* WHAT IS NEEDED
The records below need to be repeated exactly, though not their pictures.

* STUDY MATERIAL

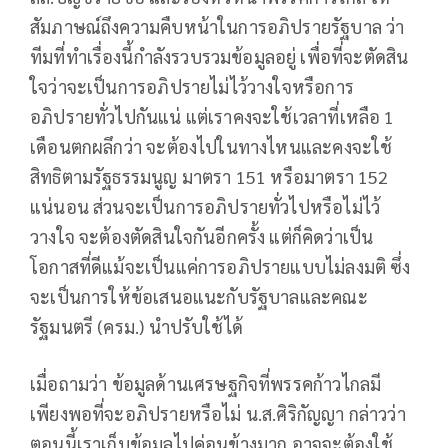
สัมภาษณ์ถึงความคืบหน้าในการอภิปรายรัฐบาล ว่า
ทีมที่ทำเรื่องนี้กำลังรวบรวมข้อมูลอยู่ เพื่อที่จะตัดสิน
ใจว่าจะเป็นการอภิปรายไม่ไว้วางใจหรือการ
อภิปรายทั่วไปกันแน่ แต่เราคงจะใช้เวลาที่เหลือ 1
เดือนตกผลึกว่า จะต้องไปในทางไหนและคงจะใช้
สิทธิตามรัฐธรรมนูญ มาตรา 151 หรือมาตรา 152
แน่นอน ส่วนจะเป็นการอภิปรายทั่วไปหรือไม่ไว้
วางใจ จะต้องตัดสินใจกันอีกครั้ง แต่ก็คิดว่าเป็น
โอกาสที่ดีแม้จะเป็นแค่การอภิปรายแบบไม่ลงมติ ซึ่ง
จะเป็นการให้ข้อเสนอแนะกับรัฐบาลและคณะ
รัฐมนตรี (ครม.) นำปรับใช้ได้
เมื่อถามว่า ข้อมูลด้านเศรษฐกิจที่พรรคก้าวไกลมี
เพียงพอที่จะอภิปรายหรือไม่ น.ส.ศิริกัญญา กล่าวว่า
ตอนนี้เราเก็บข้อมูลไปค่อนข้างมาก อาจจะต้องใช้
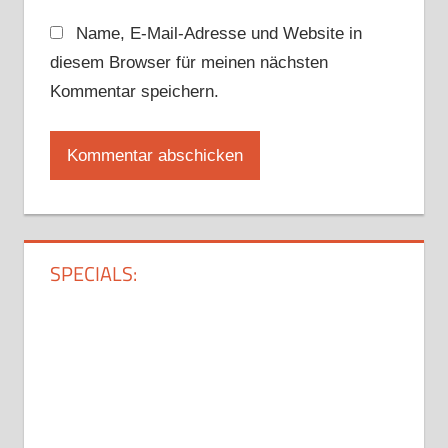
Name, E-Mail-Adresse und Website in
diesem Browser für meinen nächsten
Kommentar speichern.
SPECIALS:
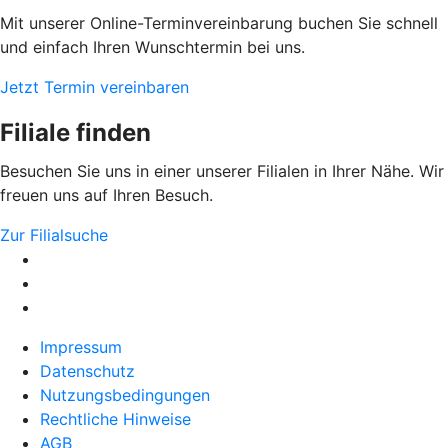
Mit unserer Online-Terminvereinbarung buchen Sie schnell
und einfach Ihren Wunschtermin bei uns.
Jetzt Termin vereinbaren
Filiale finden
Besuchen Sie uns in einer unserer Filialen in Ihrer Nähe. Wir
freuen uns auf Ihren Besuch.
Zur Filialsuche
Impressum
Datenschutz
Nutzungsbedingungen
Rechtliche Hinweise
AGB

* ANSWER SECTION
สัมภาษณ์ถึงความคืบหน้าในการอภิปรายรัฐบาล ว่า
ทีมที่ทำเรื่องนี้กำลังรวบรวมข้อมูลอยู่ เพื่อที่จะตัดสิน
ใจว่าจะเป็นการอภิปรายไม่ไว้วางใจหรือการ
อภิปรายทั่วไปกันแน่ แต่เราคงจะใช้เวลาที่เหลือ 1
เดือนตกผลึกว่า จะต้องไปในทางไหนและคงจะใช้
สิทธิตามรัฐธรรมนูญ มาตรา 151 หรือมาตรา 152
แน่นอน ส่วนจะเป็นการอภิปรายทั่วไปหรือไม่ไว้
วางใจ จะต้องตัดสินใจกันอีกครั้ง แต่ก็คิดว่าเป็น
โอกาสที่ดีแม้จะเป็นแค่การอภิปรายแบบไม่ลงมติ ซึ่ง
จะเป็นการให้ข้อเสนอแนะกับรัฐบาลและคณะ
รัฐมนตรี (ครม.) นำปรับใช้ได้
เมื่อถามว่า ข้อมูลด้านเศรษฐกิจที่พรรคก้าวไกลมี
เพียงพอที่จะอภิปรายหรือไม่ น.ส.ศิริกัญญา กล่าวว่า
ตอนนี้เราเก็บข้อมูลไปค่อนข้างมาก อาจจะต้องใช้
Name, E-Mail-Adresse und Website in
diesem Browser für meinen nächsten
Kommentar speichern.
SPECIALS:
Mit unserer Online-Terminvereinbarung buchen Sie schnell
und einfach Ihren Wunschtermin bei uns.
Jetzt Termin vereinbaren
Filiale finden
Besuchen Sie uns in einer unserer Filialen in Ihrer Nähe. Wir
freuen uns auf Ihren Besuch.
Zur Filialsuche
Impressum
Datenschutz
Nutzungsbedingungen
Rechtliche Hinweise
AGB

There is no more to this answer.